A new technique that uses laser pulses to detect concealed radioactive materials has been proposed by physicists at the University of Maryland in the US. It works by spotting ionized oxygen molecules created by gamma radiation and uses relatively cheap lasers. The technique is being field-tested and could be used for the remote detection of materials used to create “dirty bombs”, which combine conventional explosives with radioactive materials.
Despite being strictly controlled, radioactive materials are used routinely in hospitals and also for industrial-imaging applications such as testing welded seams. Terrorists could therefore, in principle, get their hands on the ingredients for making a dirty bomb. While the conventional blast from such a bomb is likely to be more deadly than the resulting radioactive contamination, dirty bombs could contaminate large areas, and lead to public panic and costly clean-up operations.
Security services are therefore keen to develop ways of detecting contraband radioactive material without have to get so close to a suspect object as to pose a health risk to personnel. One way of detecting nuclear contraband is to directly measure the radiation it emits using a Geiger counter or other radiation detector. This is often not practical, however, because it requires getting relatively close to a suspect object.
Another approach is to measure the effect of emitted radiation on the surrounding environment, ideally from several hundred metres away. In the case of gamma-ray emitters, such as cobalt-60 and isotopes of polonium, emitted radiation collides with air molecules creating a cascade of lots of low-energy electrons. Some of these electrons will then attach themselves to oxygen molecules in the air, creating negative ions.
Now, Phillip Sprangle and colleagues in Maryland have worked out a way to detect the presence of these ions using two lasers. Their technique involves firing a low-intensity laser beam at the air surrounding a radioactive source, which increases the number of negative ions created by the gamma rays. A high-intensity laser pulse is then fired at the same region to create an avalanche electrical breakdown – essentially a spark that forms in the air. Once the spark has fully formed, the air acts like a mirror, reflecting the laser pulse back to a detector.

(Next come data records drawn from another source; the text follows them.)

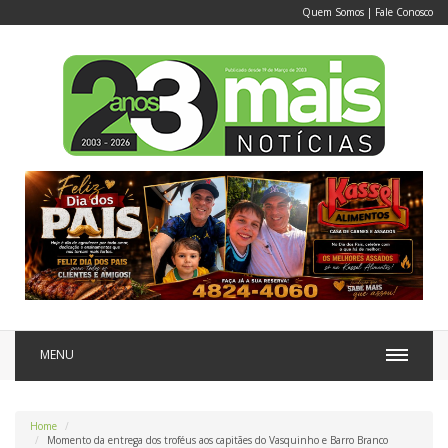
Quem Somos
|
Fale Conosco
MENU
Home
Momento da entrega dos troféus aos capitães do Vasquinho e Barro Branco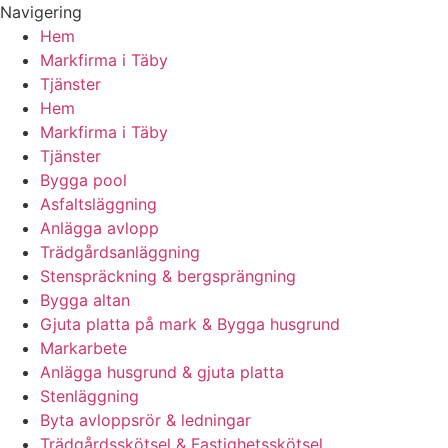
Navigering
Hem
Markfirma i Täby
Tjänster
Hem
Markfirma i Täby
Tjänster
Bygga pool
Asfaltsläggning
Anlägga avlopp
Trädgårdsanläggning
Stenspräckning & bergsprängning
Bygga altan
Gjuta platta på mark & Bygga husgrund
Markarbete
Anlägga husgrund & gjuta platta
Stenläggning
Byta avloppsrör & ledningar
Trädgårdsskötsel & Fastighetsskötsel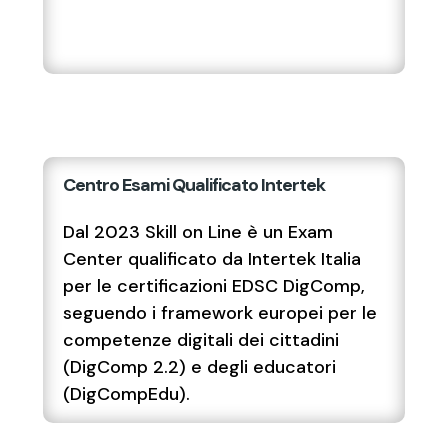
Centro Esami Qualificato Intertek
Dal 2023 Skill on Line è un Exam
Center qualificato da Intertek Italia
per le certificazioni EDSC DigComp,
seguendo i framework europei per le
competenze digitali dei cittadini
(DigComp 2.2) e degli educatori
(DigCompEdu).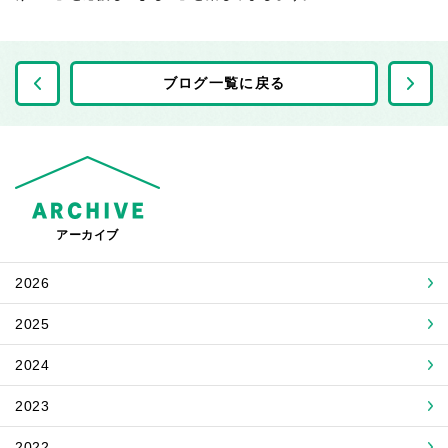
前の記事へ
ブログ一覧に戻る
アーカイブ
2026
2025
2024
2023
2022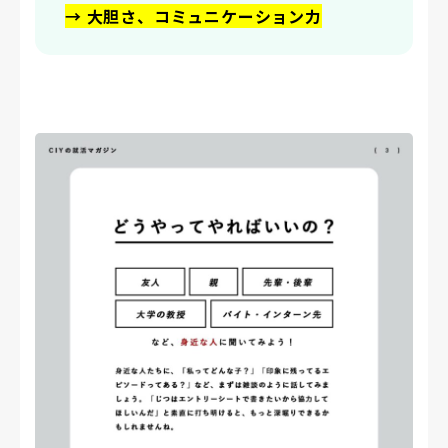
→ 大胆さ、コミュニケーション力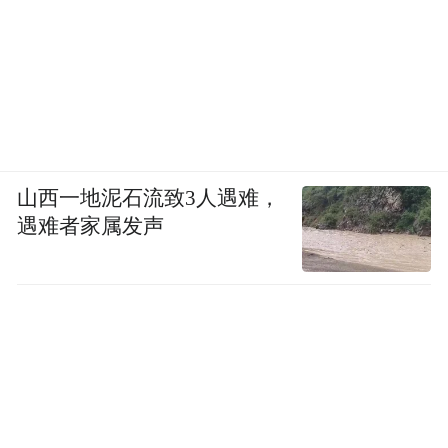
山西一地泥石流致3人遇难，
遇难者家属发声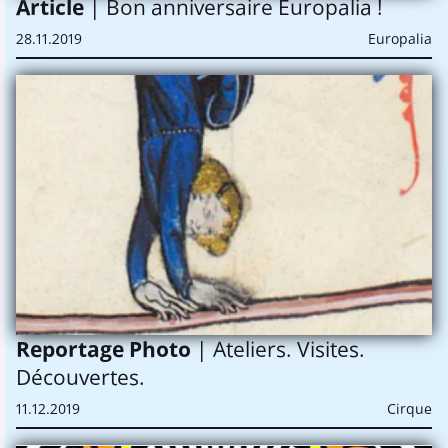
Article
| Bon anniversaire Europalia !
28.11.2019
Europalia
Reportage Photo
| Ateliers. Visites.
Découvertes.
11.12.2019
Cirque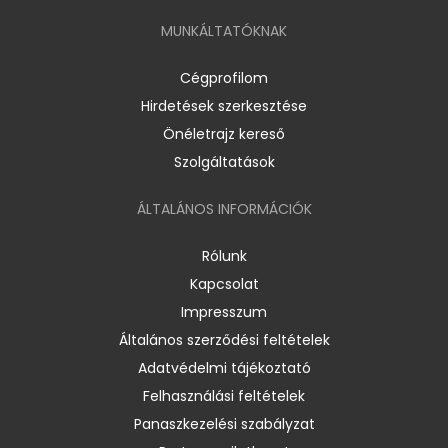
MUNKÁLTATÓKNAK
Cégprofilom
Hirdetések szerkesztése
Önéletrajz kereső
Szolgáltatások
ÁLTALÁNOS INFORMÁCIÓK
Rólunk
Kapcsolat
Impresszum
Általános szerződési feltételek
Adatvédelmi tájékoztató
Felhasználási feltételek
Panaszkezelési szabályzat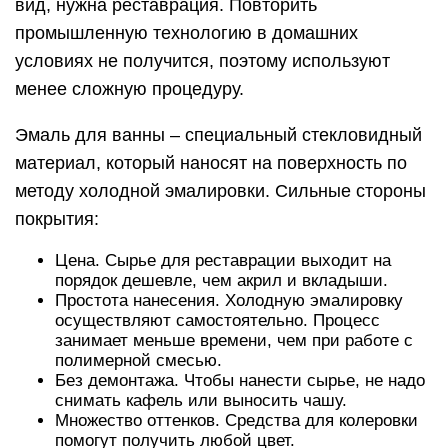
осуществляют самостоятельно. Процесс
занимает меньше времени, чем при работе с
полимерной смесью.
Без демонтажа. Чтобы нанести сырье, не надо
снимать кафель или выносить чашу.
Множество оттенков. Средства для колеровки
помогут получить любой цвет.
У эмали для ванны средняя устойчивость к
износу. Красивый вид покрытия продержится не
более 5 лет, после чего нужна повторная
реставрация. Сырье чувствительно к химикатам,
поэтому краски, реактивы и хлор спровоцируют
изменение цвета. Падение тяжелого или острого
предмета в чашу оставит на эмалированной
поверхности механические повреждения.
Белая эмаль для сантехникиИсточник lkmdom.ru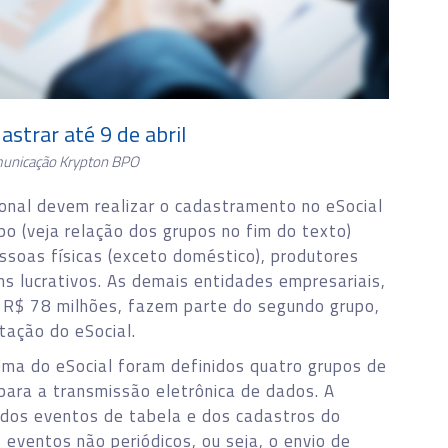
strar até 9 de abril
municação Krypton BPO
onal devem realizar o cadastramento no eSocial
po (veja relação dos grupos no fim do texto)
oas físicas (exceto doméstico), produtores
ns lucrativos. As demais entidades empresariais,
R$ 78 milhões, fazem parte do segundo grupo,
ação do eSocial.
ema do eSocial foram definidos quatro grupos de
ara a transmissão eletrônica de dados. A
 dos eventos de tabela e dos cadastros do
eventos não periódicos, ou seja, o envio de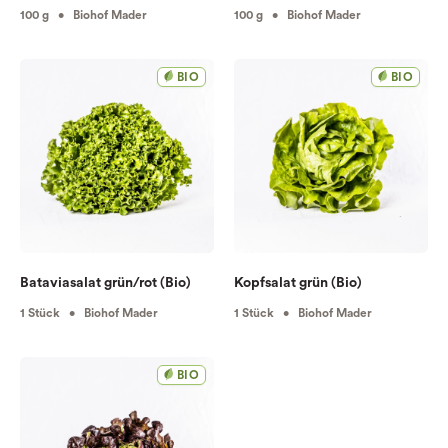
100 g • Biohof Mader
100 g • Biohof Mader
BIO
BIO
Bataviasalat grün/rot (Bio)
Kopfsalat grün (Bio)
1 Stück • Biohof Mader
1 Stück • Biohof Mader
BIO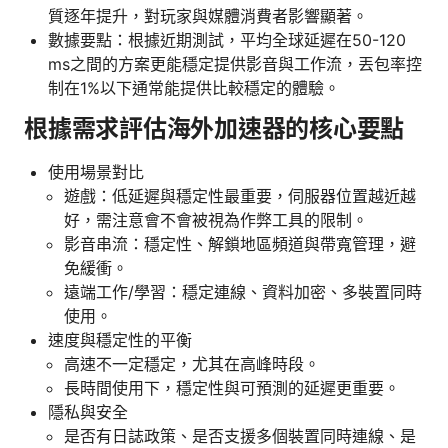
質逐年提升，對玩家與媒體消費者影響顯著。
數據要點：根據近期測試，平均全球延遲在50-120
ms之間的方案更能穩定提供影音與工作流，丟包率控
制在1%以下通常能提供比較穩定的體驗。
根據需求評估海外加速器的核心要點
使用場景對比
遊戲：低延遲與穩定性最重要，伺服器位置越近越
好，需注意會不會被視為作弊工具的限制。
影音串流：穩定性、解鎖地區頻道與帶寬管理，避
免緩衝。
遠端工作/學習：穩定連線、資料加密、多裝置同時
使用。
速度與穩定性的平衡
高速不一定穩定，尤其在高峰時段。
長時間使用下，穩定性與可預測的延遲更重要。
隱私與安全
是否有日誌政策、是否支援多個裝置同時連線、是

Knowing when the pulse is fired and when it is reflected back gives the time required for the spark to form. This time can then be related to the number of oxygen molecules ionized by the radioactive source – and the strength of the source itself. So by comparing the spark formation times in two different regions, the technique can determine if there is more radioactive material in one region than another.
The team has calculated that its technique could be used to detect 10 mg of cobalt-60 from a distance of several hundred metres. This could be done by shining the lasers at a region about 0.5 m away from the radioactive material. Sprangle points out that 10 mg is a much smaller amount of material than would be used in an effective dirty bomb.
Although other techniques have been proposed for measuring electrical breakdown near radioactive sources, they have their challenges. One uses terahertz radiation, which is difficult to create and detect, while another involves a high-powered infrared laser that has to be fired through the region of interest and then on to a detector behind the target. “We believe that our concept is more immediately practical, as it relies on well-developed technology, and also doesn’t require the detector to be located opposite the target from the laser source,” Sprangle told physicsworld.com.
He points out, however, that the technique is not appropriate for detecting all types of radioactive material. “Our technique would have difficulty detecting charged-particle emitters, as the emitted particles typically have very short ranges compared to gamma emitters such as cobalt-60, so they only cause elevated ion levels very close to the radioactive source.”
The technique is currently being tested at the University of Maryland and is described in Physics of Plasmas.